[Start of Attachment]

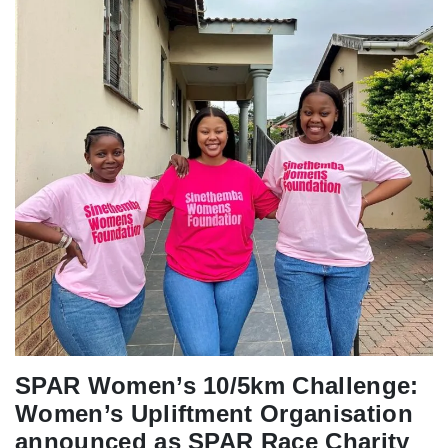
SPAR Women’s 10/5km Challenge:
Women’s Upliftment Organisation
announced as SPAR Race Charity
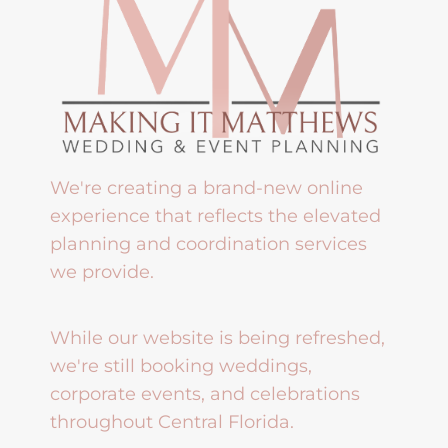
We're creating a brand-new online
experience that reflects the elevated
planning and coordination services
we provide.
While our website is being refreshed,
we're still booking weddings,
corporate events, and celebrations
throughout Central Florida.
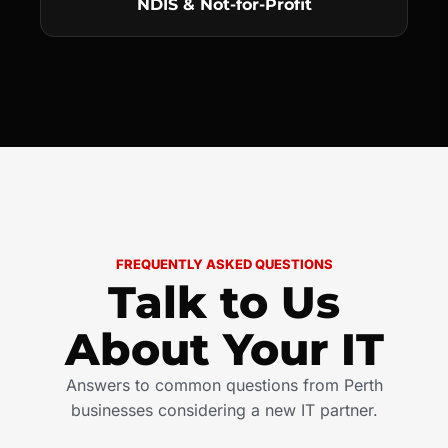
NDIS & Not-for-Profit
FREQUENTLY ASKED QUESTIONS
Talk to Us
About Your IT
Answers to common questions from Perth
businesses considering a new IT partner.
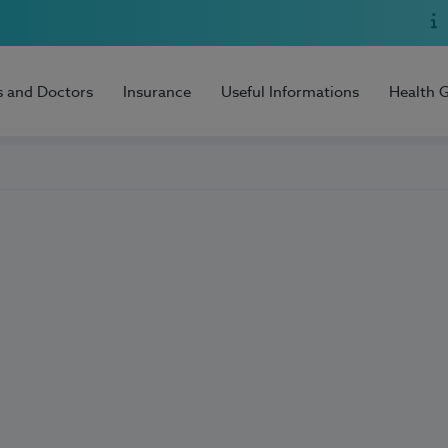
s and Doctors
Insurance
Useful Informations
Health 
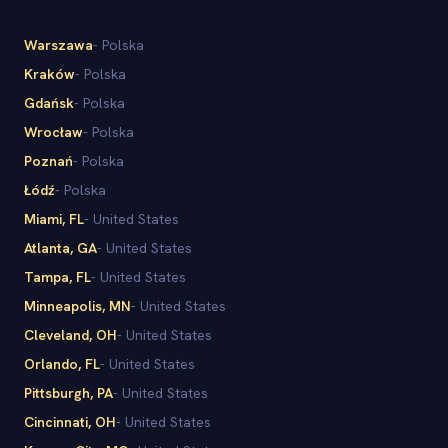
Warszawa
-
Polska
Kraków
-
Polska
Gdańsk
-
Polska
Wrocław
-
Polska
Poznań
-
Polska
Łódź
-
Polska
Miami
, FL
-
United States
Atlanta
, GA
-
United States
Tampa
, FL
-
United States
Minneapolis
, MN
-
United States
Cleveland
, OH
-
United States
Orlando
, FL
-
United States
Pittsburgh
, PA
-
United States
Cincinnati
, OH
-
United States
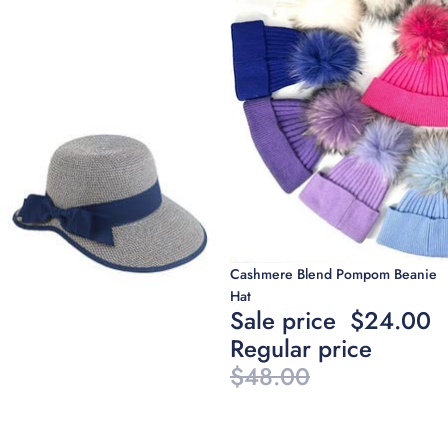
Sale
Cashmere Blend Pompom Beanie
Hat
Sale price
$24.00
Regular price
$48.00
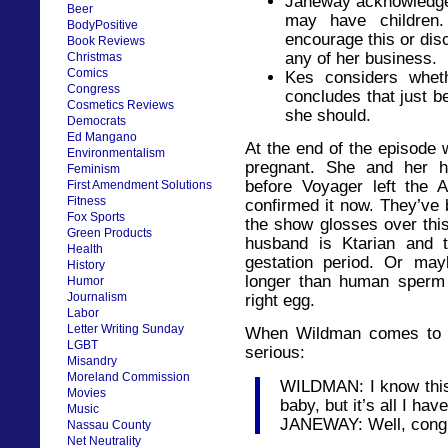
Janeway acknowledge
Beer
may have children.
BodyPositive
encourage this or disc
Book Reviews
any of her business.
Christmas
Comics
Kes considers whet
Congress
concludes that just 
Cosmetics Reviews
she should.
Democrats
Ed Mangano
At the end of the episode 
Environmentalism
pregnant. She and her h
Feminism
before Voyager left the 
First Amendment Solutions
Fitness
confirmed it now. They’ve 
Fox Sports
the show glosses over thi
Green Products
husband is Ktarian and 
Health
gestation period. Or may
History
longer than human sperm i
Humor
Journalism
right egg.
Labor
Letter Writing Sunday
When Wildman comes to te
LGBT
serious:
Misandry
Moreland Commission
WILDMAN: I know this 
Movies
baby, but it’s all I ha
Music
JANEWAY: Well, congra
Nassau County
Net Neutrality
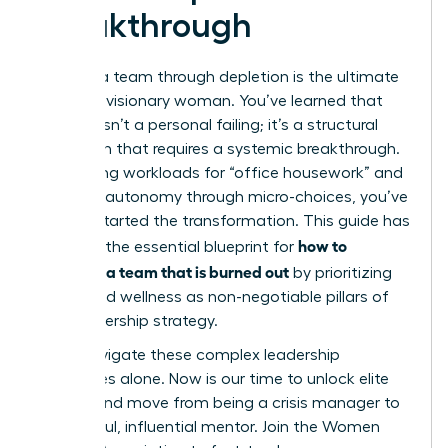
Breakthrough
Leading a team through depletion is the ultimate
test of a visionary woman. You’ve learned that
burnout isn’t a personal failing; it’s a structural
mismatch that requires a systemic breakthrough.
By auditing workloads for “office housework” and
restoring autonomy through micro-choices, you’ve
already started the transformation. This guide has
how to
provided the essential blueprint for
motivate a team that is burned out
by prioritizing
equity and wellness as non-negotiable pillars of
your leadership strategy.
Don’t navigate these complex leadership
challenges alone. Now is our time to unlock elite
access and move from being a crisis manager to
a powerful, influential mentor.
Join the Women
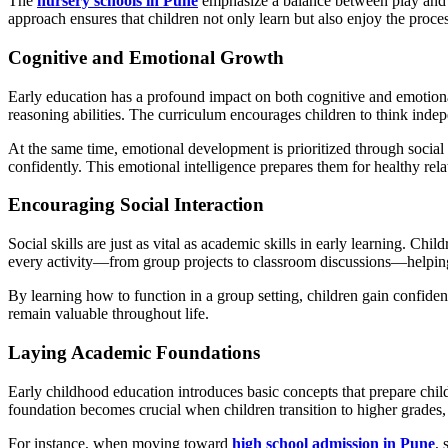
The
nursery schools in Pune
emphasize a balance between play and str
approach ensures that children not only learn but also enjoy the proce
Cognitive and Emotional Growth
Early education has a profound impact on both cognitive and emotion
reasoning abilities. The curriculum encourages children to think indep
At the same time, emotional development is prioritized through social
confidently. This emotional intelligence prepares them for healthy rel
Encouraging Social Interaction
Social skills are just as vital as academic skills in early learning. Ch
every activity—from group projects to classroom discussions—helpi
By learning how to function in a group setting, children gain confidenc
remain valuable throughout life.
Laying Academic Foundations
Early childhood education introduces basic concepts that prepare childr
foundation becomes crucial when children transition to higher grades, 
For instance, when moving toward
high school admission in Pune
, 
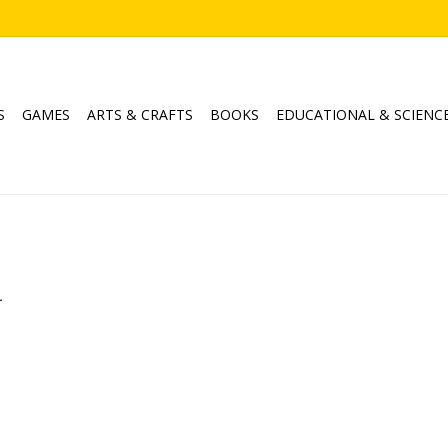
S
GAMES
ARTS & CRAFTS
BOOKS
EDUCATIONAL & SCIENC
.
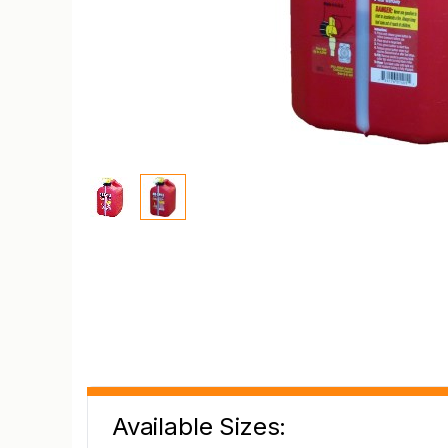
Available Sizes:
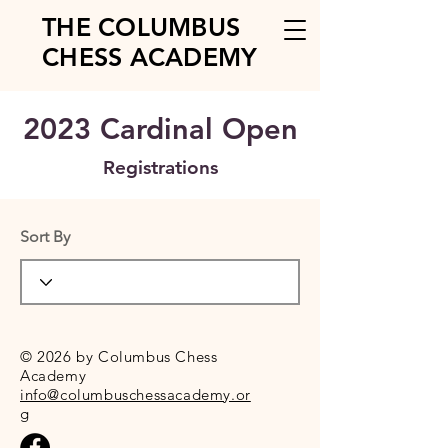
THE COLUMBUS
CHESS ACADEMY
2023 Cardinal Open
Registrations
Sort By
© 2026 by Columbus Chess
Academy
info@columbuschessacademy.or
g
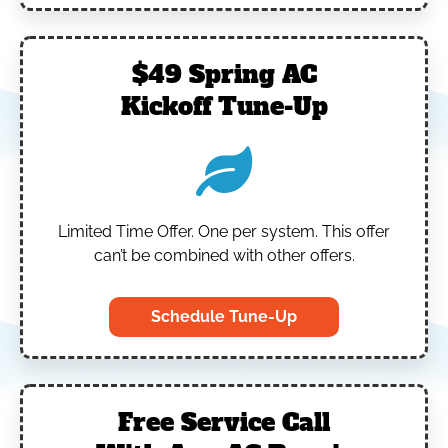
$49 Spring AC
Kickoff Tune-Up
Limited Time Offer.
One per system.
This offer
can’t be combined with other offers.
Schedule Tune-Up
Free Service Call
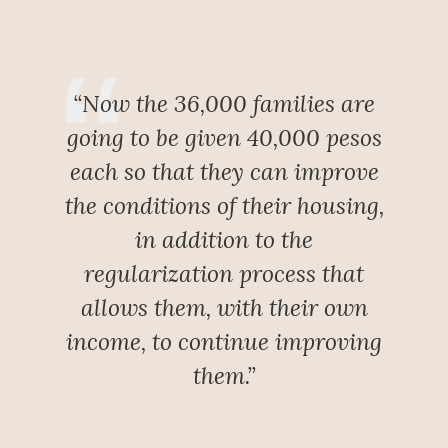
“Now the 36,000 families are
going to be given 40,000 pesos
each so that they can improve
the conditions of their housing,
in addition to the
regularization process that
allows them, with their own
income, to continue improving
them.”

[End of Attachment]

■ **ABOUT THIS TASK**: Please return the entries above exactly as they appear, but without the pictures.

■ **TASK ANSWER**:
SPAR Women’s 10/5km Challenge:
Women’s Upliftment Organisation
announced as SPAR Race Charity
We're creating a brand-new online
experience that reflects the elevated
planning and coordination services
we provide.
While our website is being refreshed,
we're still booking weddings,
corporate events, and celebrations
throughout Central Florida.
NDIS & Not-for-Profit
FREQUENTLY ASKED QUESTIONS
Talk to Us
About Your IT
Answers to common questions from Perth
businesses considering a new IT partner.
s and Doctors
Insurance
Useful Informations
Health 
Warszawa
-
Polska
Kraków
-
Polska
Gdańsk
-
Polska
Wrocław
-
Polska
Poznań
-
Polska
Łódź
-
Polska
Miami
, FL
-
United States
Atlanta
, GA
-
United States
Tampa
, FL
-
United States
Minneapolis
, MN
-
United States
Cleveland
, OH
-
United States
Orlando
, FL
-
United States
Pittsburgh
, PA
-
United States
Cincinnati
, OH
-
United States
Sale
Cashmere Blend Pompom Beanie
Hat
Sale price
$24.00
Regular price
$48.00
Janeway acknowledge
Beer
may have children.
BodyPositive
encourage this or disc
Book Reviews
any of her business.
Christmas
Comics
Kes considers whet
Congress
concludes that just 
Cosmetics Reviews
she should.
Democrats
Ed Mangano
At the end of the episode 
Environmentalism
pregnant. She and her h
Feminism
before Voyager left the 
First Amendment Solutions
Fitness
confirmed it now. They’ve 
Fox Sports
the show glosses over thi
Green Products
husband is Ktarian and 
Health
gestation period. Or may
History
longer than human sperm i
Humor
Journalism
right egg.
Labor
Letter Writing Sunday
When Wildman comes to te
LGBT
serious:
Misandry
Moreland Commission
WILDMAN: I know this 
Movies
baby, but it’s all I ha
Music
JANEWAY: Well, congra
Nassau County
Net Neutrality
Breakthrough
Leading a team through depletion is the ultimate
test of a visionary woman. You’ve learned that
burnout isn’t a personal failing; it’s a structural
mismatch that requires a systemic breakthrough.
By auditing workloads for “office housework” and
restoring autonomy through micro-choices, you’ve
already started the transformation. This guide has
how to
provided the essential blueprint for
motivate a team that is burned out
by prioritizing
equity and wellness as non-negotiable pillars of
your leadership strategy.
Don’t navigate these complex leadership
challenges alone. Now is our time to unlock elite
access and move from being a crisis manager to
a powerful, influential mentor.
Join the Women
The
nursery schools in Pune
emphasize a balance between play and str
approach ensures that children not only learn but also enjoy the proce
Cognitive and Emotional Growth
Early education has a profound impact on both cognitive and emotion
reasoning abilities. The curriculum encourages children to think indep
At the same time, emotional development is prioritized through social
confidently. This emotional intelligence prepares them for healthy rel
Encouraging Social Interaction
Social skills are just as vital as academic skills in early learning. Ch
every activity—from group projects to classroom discussions—helpi
By learning how to function in a group setting, children gain confidenc
remain valuable throughout life.
Laying Academic Foundations
Early childhood education introduces basic concepts that prepare childr
foundation becomes crucial when children transition to higher grades, 
For instance, when moving toward
high school admission in Pune
, 
S
GAMES
ARTS & CRAFTS
BOOKS
EDUCATIONAL & SCIENC
.
Available Sizes:
THE COLUMBUS
CHESS ACADEMY
2023 Cardinal Open
Registrations
Sort By
© 2026 by Columbus Chess
Academy
info@columbuschessacademy.or
g
$49 Spring AC
Kickoff Tune-Up
Limited Time Offer.
One per system.
This offer
can’t be combined with other offers.
Schedule Tune-Up
Free Service Call
“Now the 36,000 families are
going to be given 40,000 pesos
each so that they can improve
the conditions of their housing,
in addition to the
regularization process that
allows them, with their own
income, to continue improving
them.”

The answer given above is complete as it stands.